初等教育も満足に受けられなかった早川は、知識で思考を肩代わりするのではなく、はじめから自分の頭で考えた。開業後は次々と発明品を生み出し、そこで生まれたのがシャープペンシルだった。

当時、早川式繰出鉛筆と名付けられたこの商品は、国内ではなかなか売れなかったが、第一次世界大戦によるヨーロッパでの品薄がきっかけで大量注文が舞い込み、欧米の市場で引っ張りだこになった。

もし早川が学校で高等教育を受けていたなら、どうなっただろうか。シャープペンシルを販売する企業くらいはつくれたかもしれないが、発明はできなかっただろう。知識偏重の教育に足をすくわれなかったからこそ、早川は独創的で面白い人生を歩めたのである。

ホンダの本田宗一郎も、小学校を卒業後、東京・本郷湯島のアート商会(自動車修理業)の丁稚(でっち)小僧になった経歴の持ち主で、高等教育を受けたわけではない。日本を代表する成果を残した技術者・経営者の生きざまを見ても、知識は必ずしも力ではないということがよくわかる。

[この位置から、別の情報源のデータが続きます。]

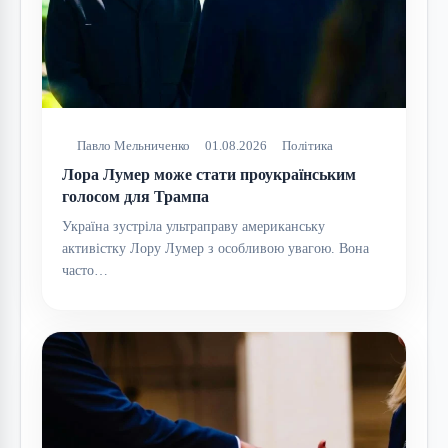
Павло Мельниченко
01.08.2026
Політика
Лора Лумер може стати проукраїнським
голосом для Трампа
Україна зустріла ультраправу американську
активістку Лору Лумер з особливою увагою. Вона
часто…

この数十年で高学歴化は一気に進んだが、それと反比例するようにして行動力は下がっているのではないか。若い人を見ていて、そう感じることがよくある。イマジネーションが足りないと、仕事をするにも作業効率が悪くなる。いちいち過去の知識、前例を参照しようとするからだ。

知識は時に「足かせ」になる

こんな話もある。筑波大学が、まだ東京教育大学という名称だった頃の話だ。付属小学校の入学試験は全国でも指折りの難しさだといわれていた。競争率が10倍、20倍は当たり前だったため、各地の塾では試験対策が練られ、学校側も塾の予想を裏切る試験問題作りに熱心に取り組んだ。その結果、入学希望者たちの知識ではなく、自ら思考する力を問う、素晴らしい設問が生まれた。

ある年、緊張の面持ちで試験会場に座る子どもの前に1枚の紙が置かれ、その紙の上には、砂状の白い山が2つ作られた。この2つの山は片方が「砂糖」で、もう一方が「塩」である。さて、左右の山のうちどちらが砂糖で、どちらが塩かを答えなさい――それが試験問題だった。受験する子どもたちは大いに戸惑った。通っていた塾では、こんな設問への対策は教えてくれていなかったのだ。